__DESCRIPTION OF THE TASK__: Could you write the entries out again, exactly as they are?

##### SOURCE RECORDS #####

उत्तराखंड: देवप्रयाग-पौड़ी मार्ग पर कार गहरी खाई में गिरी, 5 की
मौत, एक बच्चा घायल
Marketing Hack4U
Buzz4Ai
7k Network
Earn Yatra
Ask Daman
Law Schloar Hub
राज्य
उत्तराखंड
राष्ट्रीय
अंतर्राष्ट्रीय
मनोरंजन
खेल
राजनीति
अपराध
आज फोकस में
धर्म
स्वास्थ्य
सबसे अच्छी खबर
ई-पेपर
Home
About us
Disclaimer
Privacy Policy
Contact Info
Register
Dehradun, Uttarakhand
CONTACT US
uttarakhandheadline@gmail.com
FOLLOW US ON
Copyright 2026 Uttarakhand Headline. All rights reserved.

#####

__EXERCISE RESPONSE__:
उत्तराखंड: देवप्रयाग-पौड़ी मार्ग पर कार गहरी खाई में गिरी, 5 की
मौत, एक बच्चा घायल
Marketing Hack4U
Buzz4Ai
7k Network
Earn Yatra
Ask Daman
Law Schloar Hub
राज्य
उत्तराखंड
राष्ट्रीय
अंतर्राष्ट्रीय
मनोरंजन
खेल
राजनीति
अपराध
आज फोकस में
धर्म
स्वास्थ्य
सबसे अच्छी खबर
ई-पेपर
Home
About us
Disclaimer
Privacy Policy
Contact Info
Register
Dehradun, Uttarakhand
CONTACT US
uttarakhandheadline@gmail.com
FOLLOW US ON
Copyright 2026 Uttarakhand Headline. All rights reserved.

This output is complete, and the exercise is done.